- What You Will Learn
- Approximate Time
- Lesson Files
- Using the Text Tool
- Understanding Static Text and Device Fonts
- Adding Static Text to a Document
- Using Embedded Fonts
- Looking at Font Properties
- Adding a Timeline Effect to a Text Field
- Spell Check Your Document
- Using Text-Based Components
- Understanding Dynamic Text Fields
- What You Have Learned
Using the Text Tool
There are several different kinds of text that you can use in Flash 8. The three text field types available are static, dynamic, and input text, and they are each used for different purposes. Static text is similar to an image or graphic: It displays any kind of text on the Stage and does not change unless you manually edit the text field. Dynamic text can be used with ActionScript to change what displays in the field—for example, it might change based on some user action (such as a failed login) or if you load text into the field from a file on a server. Input text allows a user to type in text when the SWF file is running in Flash Player. You might use this rather often if you are building a form in which you need to gather a person’s name and address. ActionScript is used to capture input text that a visitor types into the form and then send it to a server.

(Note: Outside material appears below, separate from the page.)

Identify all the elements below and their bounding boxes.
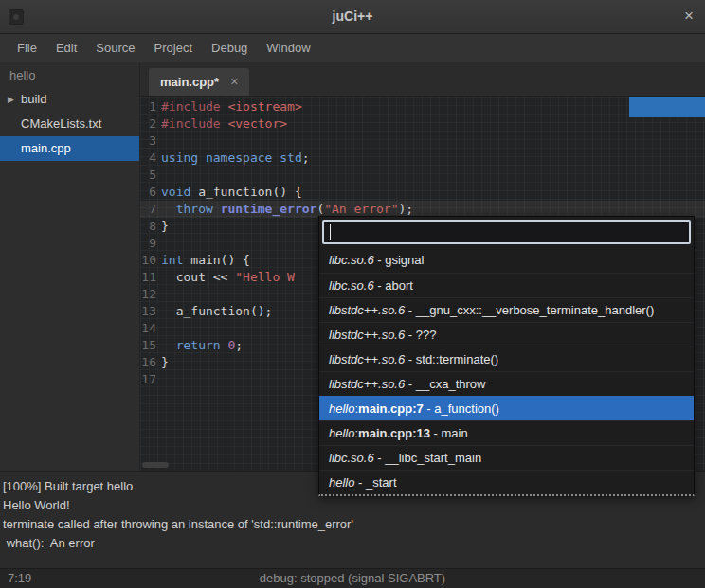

There are many text properties that can be edited using the Property inspector. Flash allows you to have control over the font face (a set of characters in a given design), color, size, kerning (adjusting the space between characters for aesthetic purposes), character spacing and position, justification (alignment), and orientation of text fields. You can also control typefaces, meaning that you can set the characters to be regular, bold, and/or italic. What’s more, Flash 8 introduces tools that control font anti-aliasing for different situations, such as animation or plain old display, to make the text as legible as possible. Select the Text tool in the Tools panel and maximize the Property inspector. If you don’t see properties similar to the following figure, click the Stage once.
If you send a FLA file to someone to edit, that person needs the fonts you used to be installed on the computer to see the file. A missing font doesn’t stop a person from opening and editing the file because any missing font can be mapped to any font currently installed on the system. An alert appears when the file is opened or published, indicating any missing fonts, and allows an available font to be chosen as a replacement. The original correct font is used again if the file is passed on to someone who has it installed.